Miami attracted significant capital and talent migration post-pandemic and has sustained a tech ecosystem anchored in fintech and Latin American market access. Austin has become a genuine alternative for enterprise software and semiconductor companies, partly due to talent availability and partly due to proximity to major corporate headquarters that relocated there. London, despite Brexit headwinds, remains Europe’s dominant venture market, with particular strength in fintech, cybersecurity, and AI.
The most significant geographic story, however, is the internationalisation of AI investment. The UAE’s concentrated investment in AI infrastructure — its sovereign wealth funds and government entities have committed tens of billions to AI data centres and model development — represents a geopolitical bet on AI leadership that is drawing US and European AI companies into new partnerships and market relationships.
What the Smart Money Is Actually Signalling
Reading where capital is flowing reveals a working hypothesis about the next decade: that AI will compress timelines and reduce costs in most knowledge industries, that physical infrastructure (energy, defence, manufacturing) will be the scarce resource in an AI-abundant economy, and that the businesses with durable value will be those that combine software leverage with physical-world defensibility.
The sectors attracting the most capital — AI applications, defence technology, climate infrastructure, AI-augmented healthcare — all share a common characteristic: they are addressing problems where government, enterprise, or systemic demand creates revenue floors that consumer market sentiment cannot easily remove.

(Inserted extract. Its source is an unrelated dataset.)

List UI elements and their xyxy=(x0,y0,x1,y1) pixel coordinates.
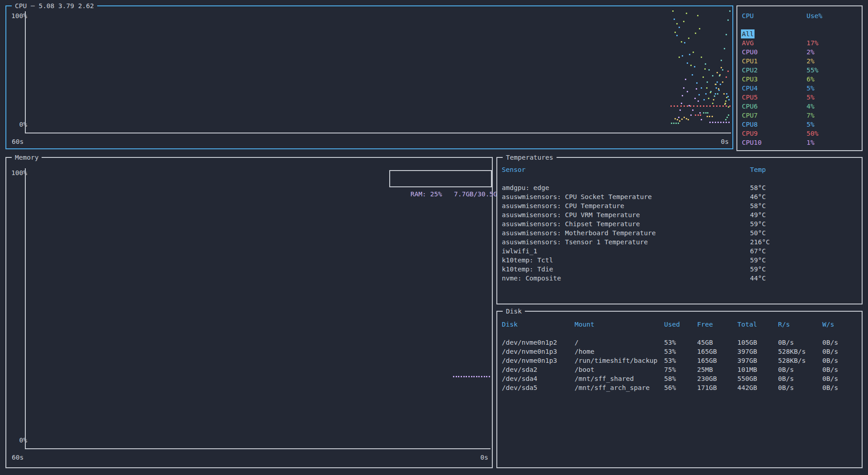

That is a deliberately different bet from the 2015-2021 era of consumer-facing, attention-economy businesses.
For founders and operators watching where the investment community is placing its chips, the signal is clear: build something that the world structurally needs, that benefits from AI as an enabling layer, and that operates in a market where scale creates durable competitive advantage. The era of growth-at-all-costs is over. The era of building for strategic importance is underway.